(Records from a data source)
===============

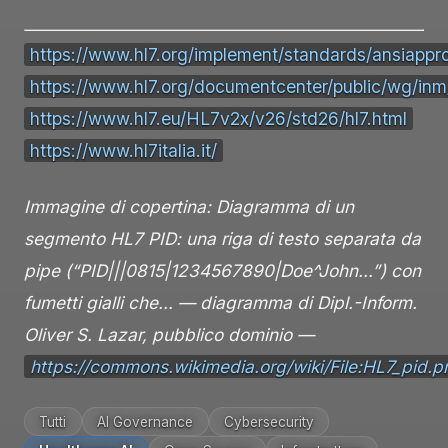
https://www.hl7.org/implement/standards/ansiapp
https://www.hl7.org/documentcenter/public/wg/inm/
https://www.hl7.eu/HL7v2x/v26/std26/hl7.html
https://www.hl7italia.it/
Immagine di copertina: Diagramma di un
segmento HL7 PID: una riga di testo separata da
pipe (“PID|||0815|1234567890|Doe^John…”) con
fumetti gialli che… — diagramma di Dipl.-Inform.
Oliver S. Lazar, pubblico dominio —
https://commons.wikimedia.org/wiki/File:HL7_pid.p
Tutti
AI Governance
Cybersecurity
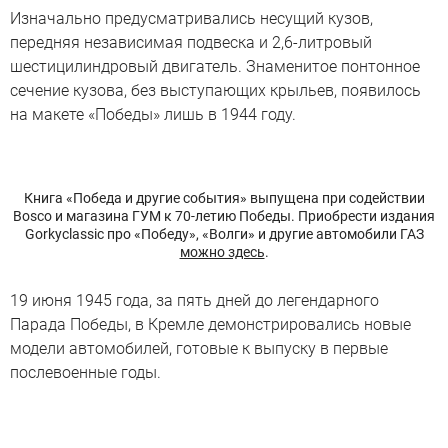
Изначально предусматривались несущий кузов,
передняя независимая подвеска и 2,6-литровый
шестицилиндровый двигатель. Знаменитое понтонное
сечение кузова, без выступающих крыльев, появилось
на макете «Победы» лишь в 1944 году.
Книга «Победа и другие события» выпущена при содействии
Bosco и магазина ГУМ к 70-летию Победы. Приобрести издания
Gorkyclassic про «Победу», «Волги» и другие автомобили ГАЗ
можно здесь
.
19 июня 1945 года, за пять дней до легендарного
Парада Победы, в Кремле демонстрировались новые
модели автомобилей, готовые к выпуску в первые
послевоенные годы.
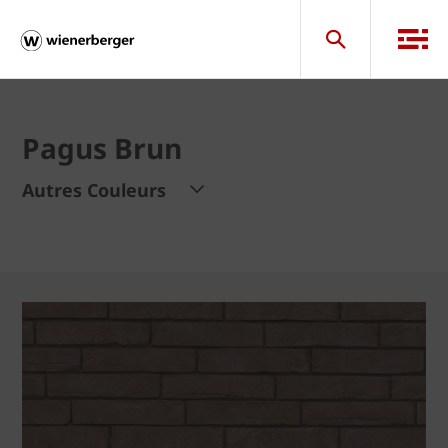
Pagus Brun
Autres Couleurs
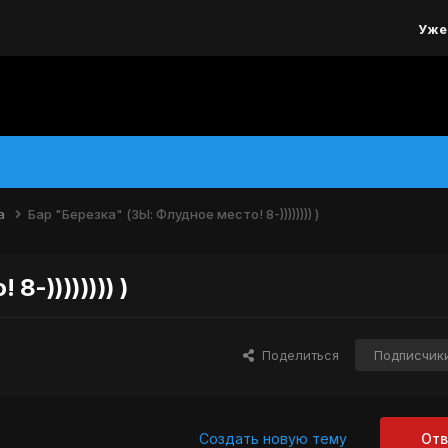
Уже
а
Бар "Березка" (ЗЫ: Флудное место! 8-)))))))) )
-)))))))) )
Поделиться
Подписчик
Создать новую тему
Отв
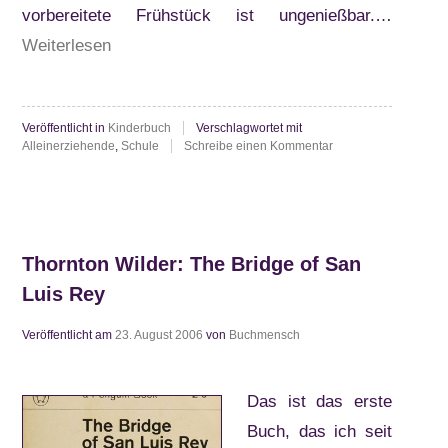
vorbereitete Frühstück ist ungenießbar.…
“Barbara
Weiterlesen
Wendelken:
Eine
Veröffentlicht in
Kinderbuch
Verschlagwortet mit
Frühstücksfee
zu
Alleinerziehende
,
Schule
Schreibe einen Kommentar
für
Barbara
Wendelken:
Julia”
Eine
Frühstücksfee
für
Julia
Thornton Wilder: The Bridge of San
Luis Rey
Veröffentlicht am
23. August 2006
von
Buchmensch
Das ist das erste
Buch, das ich seit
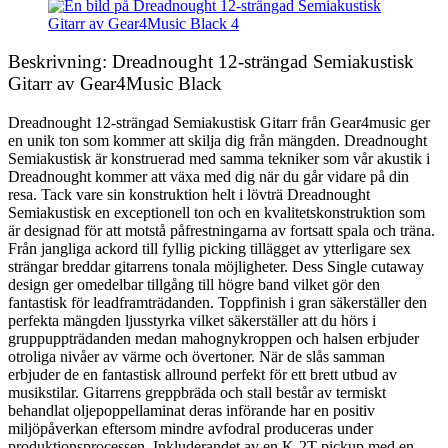
Beskrivning: Dreadnought 12-strängad Semiakustisk
Gitarr av Gear4Music Black
Dreadnought 12-strängad Semiakustisk Gitarr från Gear4music ger
en unik ton som kommer att skilja dig från mängden. Dreadnought
Semiakustisk är konstruerad med samma tekniker som vår akustik i
Dreadnought kommer att växa med dig när du går vidare på din
resa. Tack vare sin konstruktion helt i lövträ Dreadnought
Semiakustisk en exceptionell ton och en kvalitetskonstruktion som
är designad för att motstå påfrestningarna av fortsatt spala och träna.
Från jangliga ackord till fyllig picking tillägget av ytterligare sex
strängar breddar gitarrens tonala möjligheter. Dess Single cutaway
design ger omedelbar tillgång till högre band vilket gör den
fantastisk för leadframträdanden. Toppfinish i gran säkerställer den
perfekta mängden ljusstyrka vilket säkerställer att du hörs i
gruppuppträdanden medan mahognykroppen och halsen erbjuder
otroliga nivåer av värme och övertoner. När de slås samman
erbjuder de en fantastisk allround perfekt för ett brett utbud av
musikstilar. Gitarrens greppbräda och stall består av termiskt
behandlat oljepoppellaminat deras införande har en positiv
miljöpåverkan eftersom mindre avfodral produceras under
produktionsprocessen. Inkluderandet av en K-2T pickup med en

===============

Leave out the pictures and repeat exactly the lines from the first line of the data through the line containing "en unik ton". Add nothing else.

> Answer section
https://www.hl7.org/implement/standards/ansiapp
https://www.hl7.org/documentcenter/public/wg/inm/
https://www.hl7.eu/HL7v2x/v26/std26/hl7.html
https://www.hl7italia.it/
Immagine di copertina: Diagramma di un
segmento HL7 PID: una riga di testo separata da
pipe (“PID|||0815|1234567890|Doe^John…”) con
fumetti gialli che… — diagramma di Dipl.-Inform.
Oliver S. Lazar, pubblico dominio —
https://commons.wikimedia.org/wiki/File:HL7_pid.p
Tutti
AI Governance
Cybersecurity
Изначально предусматривались несущий кузов,
передняя независимая подвеска и 2,6-литровый
шестицилиндровый двигатель. Знаменитое понтонное
сечение кузова, без выступающих крыльев, появилось
на макете «Победы» лишь в 1944 году.
Книга «Победа и другие события» выпущена при содействии
Bosco и магазина ГУМ к 70-летию Победы. Приобрести издания
Gorkyclassic про «Победу», «Волги» и другие автомобили ГАЗ
можно здесь
.
19 июня 1945 года, за пять дней до легендарного
Парада Победы, в Кремле демонстрировались новые
модели автомобилей, готовые к выпуску в первые
послевоенные годы.
Pagus Brun
Autres Couleurs
Уже
а
Бар "Березка" (ЗЫ: Флудное место! 8-)))))))) )
-)))))))) )
Поделиться
Подписчик
Создать новую тему
Отв
vorbereitete Frühstück ist ungenießbar.…
“Barbara
Weiterlesen
Wendelken:
Eine
Veröffentlicht in
Kinderbuch
Verschlagwortet mit
Frühstücksfee
zu
Alleinerziehende
,
Schule
Schreibe einen Kommentar
für
Barbara
Wendelken:
Julia”
Eine
Frühstücksfee
für
Julia
Thornton Wilder: The Bridge of San
Luis Rey
Veröffentlicht am
23. August 2006
von
Buchmensch
Das ist das erste
Buch, das ich seit
Beskrivning: Dreadnought 12-strängad Semiakustisk
Gitarr av Gear4Music Black
Dreadnought 12-strängad Semiakustisk Gitarr från Gear4music ger
en unik ton som kommer att skilja dig från mängden. Dreadnought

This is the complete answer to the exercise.